Ok, so Shakespeare wanted his audience to listen.  Why?  Shakespeare's plays help us to remember civilization.  From Julius Caesar to Henry V and Cleopatra, he points back to what created English civilization.  Furthermore, he creates civilization for us to remember through his contemporary comedies and tragedies.

But Shakespeare isn't the only one who wants us to listen for the sake of remembering.  Throughout the Books of the Law, God gave instructions to His people and then told them the why.  But, every  Israelite didn't have a copy of the Torah in their tent.  They would have to gather as a congregation to hear it read.  When Jesus stood up to read Isaiah 61 in the Nazarene synagogue, He was reading that week's passage  (Luke 4:16-30).  Jews still carry the tradition of congregationally reading through the entire Torah every year. 

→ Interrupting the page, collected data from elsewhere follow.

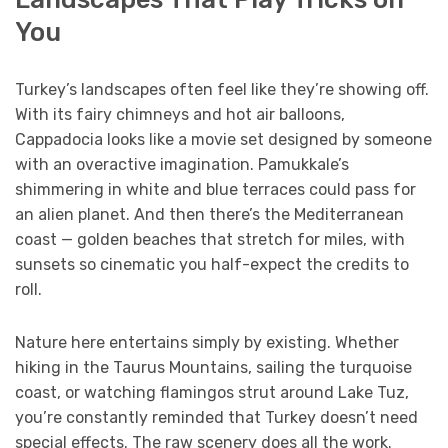
You
Turkey’s landscapes often feel like they’re showing off.
With its fairy chimneys and hot air balloons,
Cappadocia looks like a movie set designed by someone
with an overactive imagination. Pamukkale’s
shimmering in white and blue terraces could pass for
an alien planet. And then there’s the Mediterranean
coast — golden beaches that stretch for miles, with
sunsets so cinematic you half-expect the credits to
roll.
Nature here entertains simply by existing. Whether
hiking in the Taurus Mountains, sailing the turquoise
coast, or watching flamingos strut around Lake Tuz,
you’re constantly reminded that Turkey doesn’t need
special effects. The raw scenery does all the work.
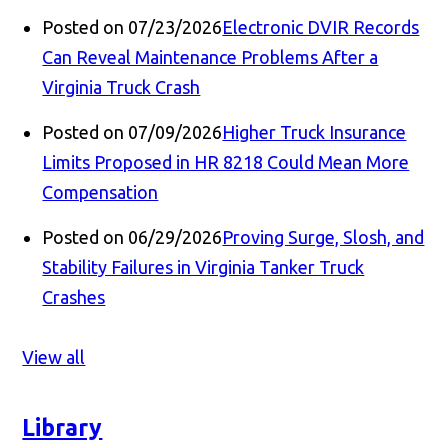
Posted on 07/23/2026
Electronic DVIR Records
Can Reveal Maintenance Problems After a
Virginia Truck Crash
Posted on 07/09/2026
Higher Truck Insurance
Limits Proposed in HR 8218 Could Mean More
Compensation
Posted on 06/29/2026
Proving Surge, Slosh, and
Stability Failures in Virginia Tanker Truck
Crashes
View all
Library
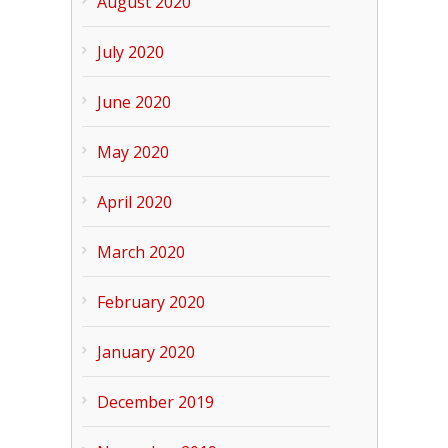
August 2020
July 2020
June 2020
May 2020
April 2020
March 2020
February 2020
January 2020
December 2019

Can you imagine hearing this year after year?  Eventually how much would be automatically memorized?  But what was the purpose?

"and that you may remember and do all My commandments, and be holy for your God. "
-Numbers 15:40

"And remember that you were a slave in the land of Egypt, and the LORD your God brought you out from there by a mighty hand and by an outstretched arm; therefore the LORD your God commanded you to keep the Sabbath day."
-Deuteronomy 5:15

"And you shall remember that the LORD your God led you all the way these forty years in the wilderness, to humble you [and] test you, to know what [was] in your heart, whether you would keep His commandments or not."
-Deuteronomy 8:2

 The Christian life consists of remembering the Gospel.  We were once slaves in Egypt.  Bound to the flesh, the old man, Satan, sin, and death.  The human race once dwelled in an old world.  But, we have to remember that Christ walked the Exodus for us.  He was the scapegoat sent into the wilderness.  He became the highest High Priest.  Jesus was crowned King of the new Israel.

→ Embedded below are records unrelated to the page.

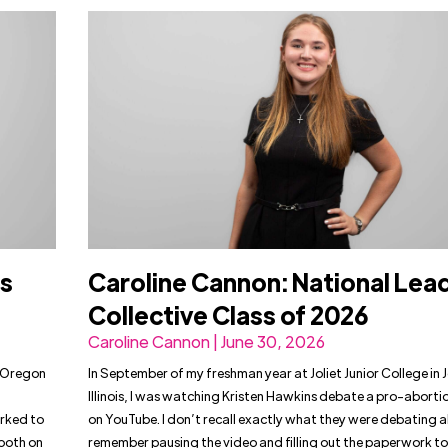
rs
Caroline Cannon: National Lea
Collective Class of 2026
Caroline Cannon | June 30, 2026
t Oregon
In September of my freshman year at Joliet Junior College in J
h
Illinois, I was watching Kristen Hawkins debate a pro-abortio
rked to
on YouTube. I don’t recall exactly what they were debating a
both on
remember pausing the video and filling out the paperwork to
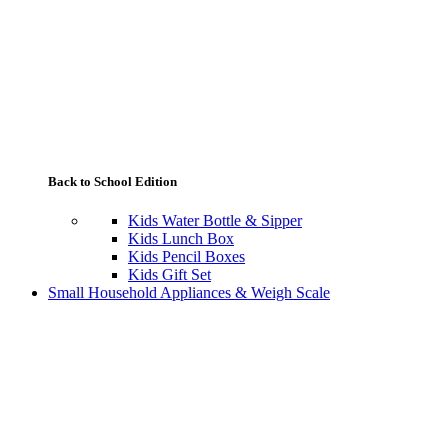
Back to School Edition
Kids Water Bottle & Sipper
Kids Lunch Box
Kids Pencil Boxes
Kids Gift Set
Small Household Appliances & Weigh Scale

Christ already paid for this sin, so I walk freely.  Jesus already conquered this, so I show others that it belongs to Him.  Christ sanctified me so I now boldly approach the throne.

We constantly forget what has already been done for us.  That's what sanctification is, remembering what has been done and then living as if it really was done.  Because of what Christ did, some things aren't worth remembering: "forgetting those things which are behind and reaching forward to those things which are ahead. (Philippians 3:13)"

How do we remember?  By hearing the Word spoken.  By letting your spirit be still so that Christ, the Word made flesh, will guide you.  By not forsaking the assembly of believers in order to hear the Scripture preached and the weekly verbal affirmation that "Your sins are forgiven in Christ."  By hearing Scripture in your home.  By singing psalms and hymns.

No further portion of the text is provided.